Protein aggregation in biotherapeutics can reduce their activity and effectiveness. It may also promote immune reactions responsible for severe adverse effects. The impact of plastic materials on protein destabilization is not totally understood. Here, we propose to deconvolve the effects of material surface, air/liquid interface, and agitation to decipher their respective role in protein destabilization and aggregation. We analyzed the effect of polypropylene, TEFLON, glass and LOBIND surfaces on the stability of purified proteins (bovine serum albumin, hemoglobin and α-synuclein) and on a cell extract composed of 6000 soluble proteins during agitation (P = 0.1–1.2 W/kg). Proteomic analysis revealed that chaperonins, intrinsically disordered proteins and ribosomes were more sensitive to the combined effects of material surfaces and agitation while small metabolic oligomers could be protected in the same conditions.
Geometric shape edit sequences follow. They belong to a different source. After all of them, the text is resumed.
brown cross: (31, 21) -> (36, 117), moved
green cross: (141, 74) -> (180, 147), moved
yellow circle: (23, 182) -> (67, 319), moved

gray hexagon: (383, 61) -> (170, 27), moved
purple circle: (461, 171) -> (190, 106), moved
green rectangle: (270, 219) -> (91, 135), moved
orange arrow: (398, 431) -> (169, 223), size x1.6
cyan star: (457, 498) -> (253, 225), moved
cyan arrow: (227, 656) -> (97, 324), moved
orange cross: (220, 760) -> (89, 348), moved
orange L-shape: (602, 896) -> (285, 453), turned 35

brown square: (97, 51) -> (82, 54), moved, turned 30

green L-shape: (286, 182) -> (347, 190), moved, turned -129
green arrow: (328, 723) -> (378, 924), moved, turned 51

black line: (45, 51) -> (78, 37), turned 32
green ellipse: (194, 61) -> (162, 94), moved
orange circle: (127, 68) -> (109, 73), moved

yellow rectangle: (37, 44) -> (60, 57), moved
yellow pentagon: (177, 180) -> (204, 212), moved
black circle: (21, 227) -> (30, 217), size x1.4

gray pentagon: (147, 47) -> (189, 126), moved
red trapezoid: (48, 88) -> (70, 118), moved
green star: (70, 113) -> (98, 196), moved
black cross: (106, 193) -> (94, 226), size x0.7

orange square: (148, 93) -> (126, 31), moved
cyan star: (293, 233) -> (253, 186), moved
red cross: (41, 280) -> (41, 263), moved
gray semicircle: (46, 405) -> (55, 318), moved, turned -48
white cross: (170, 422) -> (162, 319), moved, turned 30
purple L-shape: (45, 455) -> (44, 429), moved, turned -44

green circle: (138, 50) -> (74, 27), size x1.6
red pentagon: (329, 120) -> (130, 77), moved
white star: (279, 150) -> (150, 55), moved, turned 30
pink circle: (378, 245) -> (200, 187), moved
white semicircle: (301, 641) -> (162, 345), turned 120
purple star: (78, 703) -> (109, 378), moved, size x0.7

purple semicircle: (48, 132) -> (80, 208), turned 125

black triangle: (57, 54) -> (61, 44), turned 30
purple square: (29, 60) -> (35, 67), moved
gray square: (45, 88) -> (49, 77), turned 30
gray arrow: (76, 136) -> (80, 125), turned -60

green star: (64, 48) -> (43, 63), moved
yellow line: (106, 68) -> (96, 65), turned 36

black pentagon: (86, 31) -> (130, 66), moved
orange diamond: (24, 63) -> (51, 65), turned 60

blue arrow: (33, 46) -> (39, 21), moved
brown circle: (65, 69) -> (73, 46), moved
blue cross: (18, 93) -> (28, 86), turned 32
Protein loss observations coupled to Raman microscopy, dynamic light scattering and proteomic allowed us to propose a mechanistic model of protein destabilization by plastics. Our results suggest that protein loss is not primarily due to the nucleation of small aggregates in solution, but to the destabilization of proteins exposed to material surfaces and their subsequent aggregation at the sheared air/liquid interface, an effect that cannot be prevented by using LOBIND tubes. A guidance can be established on how to minimize these adverse effects. Remove one of the components of this combined stress - material, air (even partially), or agitation - and proteins will be preserved.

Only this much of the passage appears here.